DATA section start

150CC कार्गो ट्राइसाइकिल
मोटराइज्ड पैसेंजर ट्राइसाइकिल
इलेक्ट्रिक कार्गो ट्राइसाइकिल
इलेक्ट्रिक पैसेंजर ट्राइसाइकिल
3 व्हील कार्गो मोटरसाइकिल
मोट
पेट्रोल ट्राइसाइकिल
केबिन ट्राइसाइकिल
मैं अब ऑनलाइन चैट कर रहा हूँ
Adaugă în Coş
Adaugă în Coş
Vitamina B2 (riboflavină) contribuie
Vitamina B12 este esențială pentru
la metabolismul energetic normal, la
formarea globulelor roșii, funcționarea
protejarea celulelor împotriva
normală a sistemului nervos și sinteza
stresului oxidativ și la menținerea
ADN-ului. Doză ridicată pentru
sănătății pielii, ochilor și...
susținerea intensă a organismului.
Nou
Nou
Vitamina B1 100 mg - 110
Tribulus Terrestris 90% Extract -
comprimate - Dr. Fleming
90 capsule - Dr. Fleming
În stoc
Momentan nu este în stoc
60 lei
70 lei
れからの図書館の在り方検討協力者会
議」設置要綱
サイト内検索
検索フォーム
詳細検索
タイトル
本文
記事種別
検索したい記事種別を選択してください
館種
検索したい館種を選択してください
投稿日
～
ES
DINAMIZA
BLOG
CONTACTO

DATA section end
DATA section start

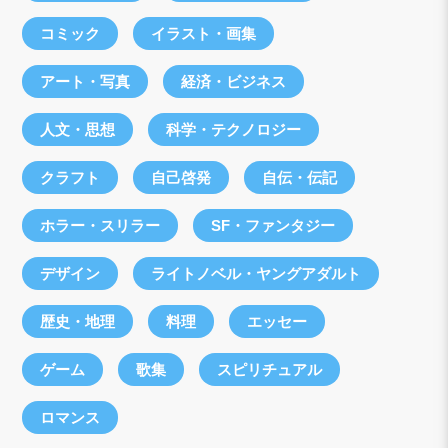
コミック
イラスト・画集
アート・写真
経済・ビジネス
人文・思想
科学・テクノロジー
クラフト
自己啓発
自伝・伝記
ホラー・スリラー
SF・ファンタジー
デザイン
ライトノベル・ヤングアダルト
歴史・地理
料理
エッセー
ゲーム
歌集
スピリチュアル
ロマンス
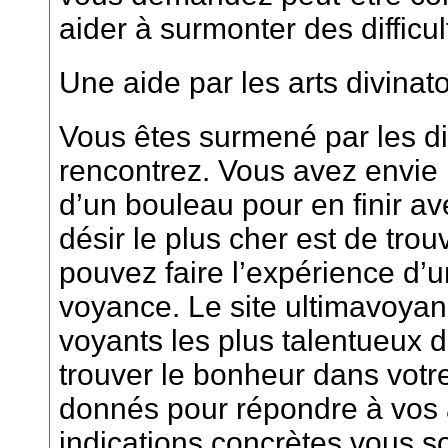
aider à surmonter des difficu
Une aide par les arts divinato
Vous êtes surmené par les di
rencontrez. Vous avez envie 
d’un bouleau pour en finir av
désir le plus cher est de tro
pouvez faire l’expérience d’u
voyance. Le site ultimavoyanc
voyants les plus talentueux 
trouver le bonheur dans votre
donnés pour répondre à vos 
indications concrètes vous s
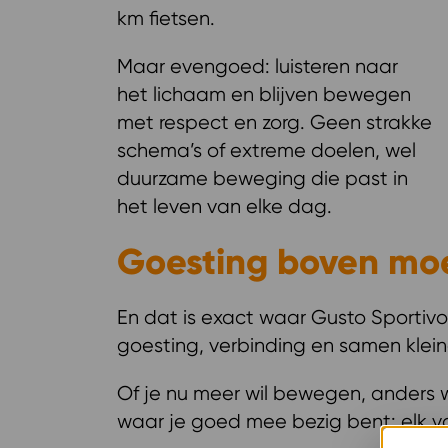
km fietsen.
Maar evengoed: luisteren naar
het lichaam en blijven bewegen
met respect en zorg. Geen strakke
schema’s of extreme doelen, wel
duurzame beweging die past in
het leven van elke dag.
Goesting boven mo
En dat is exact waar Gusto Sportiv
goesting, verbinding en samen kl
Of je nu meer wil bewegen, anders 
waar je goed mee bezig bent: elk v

DATA section end
DATA section start

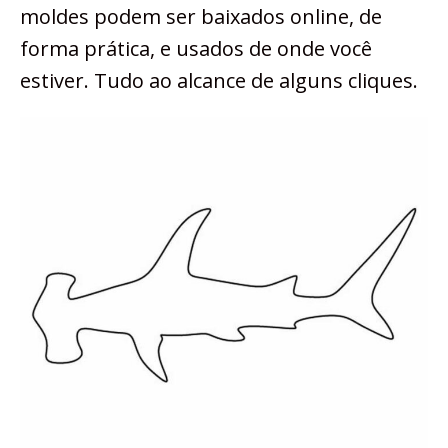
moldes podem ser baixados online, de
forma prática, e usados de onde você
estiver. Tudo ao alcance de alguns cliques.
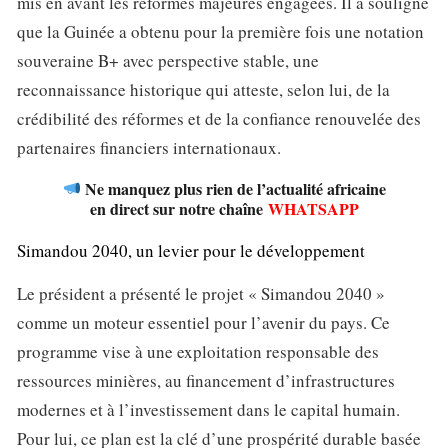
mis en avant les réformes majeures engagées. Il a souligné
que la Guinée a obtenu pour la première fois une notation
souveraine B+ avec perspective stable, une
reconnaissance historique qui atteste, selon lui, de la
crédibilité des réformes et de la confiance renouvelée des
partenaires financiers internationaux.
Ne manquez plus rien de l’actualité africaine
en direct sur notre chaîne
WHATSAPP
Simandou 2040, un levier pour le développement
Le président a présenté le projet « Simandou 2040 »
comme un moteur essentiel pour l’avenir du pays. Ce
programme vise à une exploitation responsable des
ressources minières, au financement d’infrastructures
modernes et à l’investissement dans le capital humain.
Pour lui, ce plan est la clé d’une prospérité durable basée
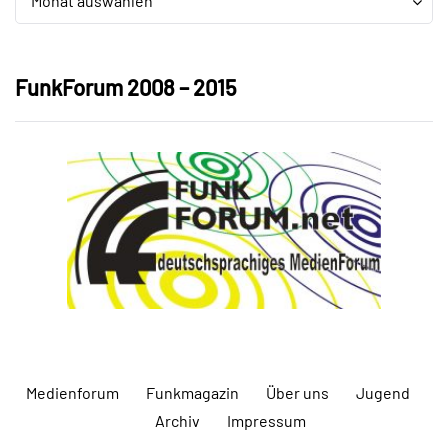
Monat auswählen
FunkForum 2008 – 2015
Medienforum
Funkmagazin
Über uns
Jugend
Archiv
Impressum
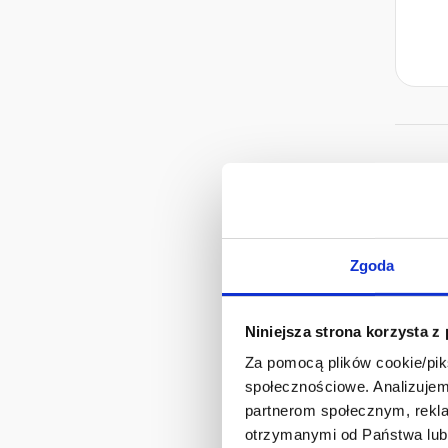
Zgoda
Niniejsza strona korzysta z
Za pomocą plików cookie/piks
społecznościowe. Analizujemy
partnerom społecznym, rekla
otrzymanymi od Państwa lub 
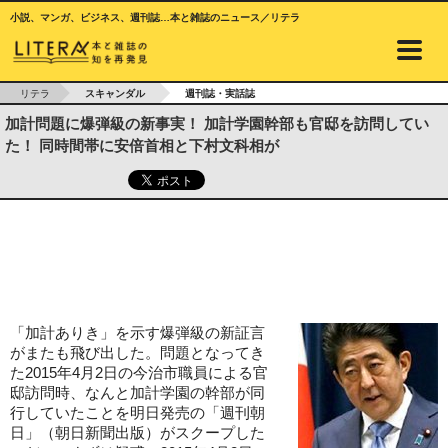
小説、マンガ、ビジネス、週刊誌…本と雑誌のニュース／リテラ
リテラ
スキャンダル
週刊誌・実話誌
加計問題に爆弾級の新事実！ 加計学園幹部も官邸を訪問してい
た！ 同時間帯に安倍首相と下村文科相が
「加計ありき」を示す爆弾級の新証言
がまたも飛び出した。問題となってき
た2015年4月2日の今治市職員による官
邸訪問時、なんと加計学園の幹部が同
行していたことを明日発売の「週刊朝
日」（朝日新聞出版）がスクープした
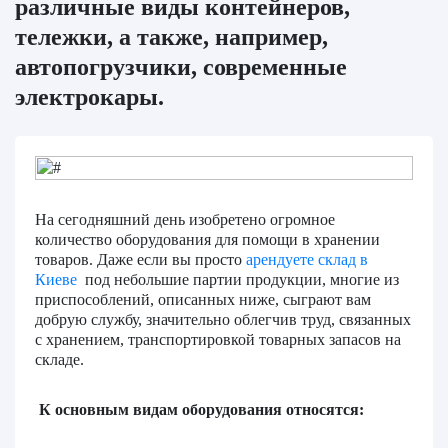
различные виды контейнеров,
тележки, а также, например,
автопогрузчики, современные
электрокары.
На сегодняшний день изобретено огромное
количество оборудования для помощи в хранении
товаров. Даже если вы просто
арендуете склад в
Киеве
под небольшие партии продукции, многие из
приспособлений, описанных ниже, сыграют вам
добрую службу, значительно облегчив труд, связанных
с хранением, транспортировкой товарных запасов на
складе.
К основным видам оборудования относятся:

DATA section end

▶ WORK REQUEST: Pictures aside, return exactly the lines from the data above, starting at the line that has "partnerom społecznym, rekla" and ending at the line that has "К основным видам", both included.

▶ EXERCISE OUTPUT:
partnerom społecznym, rekla
otrzymanymi od Państwa lub 
小説、マンガ、ビジネス、週刊誌…本と雑誌のニュース／リテラ
リテラ
スキャンダル
週刊誌・実話誌
加計問題に爆弾級の新事実！ 加計学園幹部も官邸を訪問してい
た！ 同時間帯に安倍首相と下村文科相が
「加計ありき」を示す爆弾級の新証言
がまたも飛び出した。問題となってき
た2015年4月2日の今治市職員による官
邸訪問時、なんと加計学園の幹部が同
行していたことを明日発売の「週刊朝
日」（朝日新聞出版）がスクープした
различные виды контейнеров,
тележки, а также, например,
автопогрузчики, современные
электрокары.
На сегодняшний день изобретено огромное
количество оборудования для помощи в хранении
товаров. Даже если вы просто
арендуете склад в
Киеве
под небольшие партии продукции, многие из
приспособлений, описанных ниже, сыграют вам
добрую службу, значительно облегчив труд, связанных
с хранением, транспортировкой товарных запасов на
складе.
К основным видам оборудования относятся:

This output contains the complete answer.